The first US patient to enrol in the ADvance study was successfully implanted with a deep brain stimulation (DBS) system from Functional Neuromodulation. ADvance will evaluate the safety and potential clinical benefit of DBS of the fornix (DBS-f), a major inflow and output pathway in the brain’s memory circuit, for patients with mild Alzheimer’s.
According to a company release, the ADvance study has had six implants conducted to date. The first US implant was done at Johns Hopkins and five patients have been implanted at the Toronto Western Hospital in Canada. The company release also said that the University of Pennsylvania has joined the study, bringing the total to five leading North American research centres participating in ADvance.
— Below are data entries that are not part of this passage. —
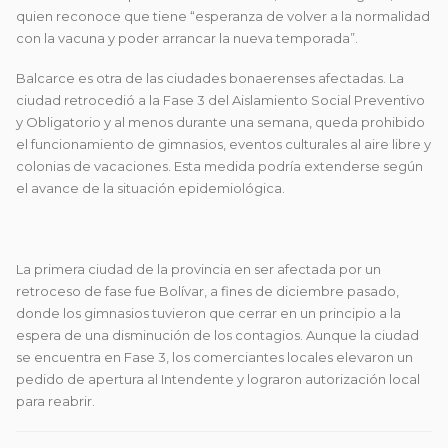
quien reconoce que tiene “esperanza de volver a la normalidad
con la vacuna y poder arrancar la nueva temporada”.
Balcarce es otra de las ciudades bonaerenses afectadas. La
ciudad retrocedió a la Fase 3 del Aislamiento Social Preventivo
y Obligatorio y al menos durante una semana, queda prohibido
el funcionamiento de gimnasios, eventos culturales al aire libre y
colonias de vacaciones. Esta medida podría extenderse según
el avance de la situación epidemiológica.
La primera ciudad de la provincia en ser afectada por un
retroceso de fase fue Bolívar, a fines de diciembre pasado,
donde los gimnasios tuvieron que cerrar en un principio a la
espera de una disminución de los contagios. Aunque la ciudad
se encuentra en Fase 3, los comerciantes locales elevaron un
pedido de apertura al Intendente y lograron autorización local
para reabrir.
“In just two years, we have partnered with expert clinical researchers and assembled a lean team of seasoned professionals that have propelled the company through funding, regulatory requirements, study initiation and significant patient enrollment,” said Todd Langevin, president and COO of Functional Neuromodulation.
“Given the urgent need for progress and the ongoing challenges in drug research for Alzheimer’s, we are excited to assess a completely new circuitry-based approach that could offer hope,” commented David Wolk, assistant professor of Neurology and assistant director of the Penn Memory Center. “Pre-clinical testing has suggested that DBS may result in physiological changes that could alter disease progression. ADvance will help us to determine whether stimulation of the fornix can drive activity in the memory circuit to improve memory and lead to better clinical outcomes.”
About ADvance
ADvance is a randomised double-blind controlled trial initially involving 20 people aged 55-80 with mild Alzheimer’s disease. Patients are currently being recruited to participate in the study at the Banner Alzheimer’s Institute in Phoenix, Johns Hopkins Bayview Medical Center, Toronto Western Hospital, University of Florida Center for Movement Disorders and Neurorestoration and the University of Pennsylvania.
The trial will compare the effects of DBS turned on to those observed with the system turned off. The patients will undergo regular physiological, psychological and cognitive assessments for 12 months at which time those patients in the off group will be eligible to have the system activated. Brain imaging measures of changes in glucose metabolism and the size of key structures involved in memory will also be assessed at multiple time points.
ADvance is co-chaired by Andres Lozano, tasker chair in Stereotactic and Functional Neurosurgery at the University Health Network and University of Toronto and scientific founder of Functional Neuromodulation; and Constantine Lyketsos, Elizabeth Plank Althouse professor, Johns Hopkins University, and director, Johns Hopkins Memory and Alzheimer’s Treatment Center.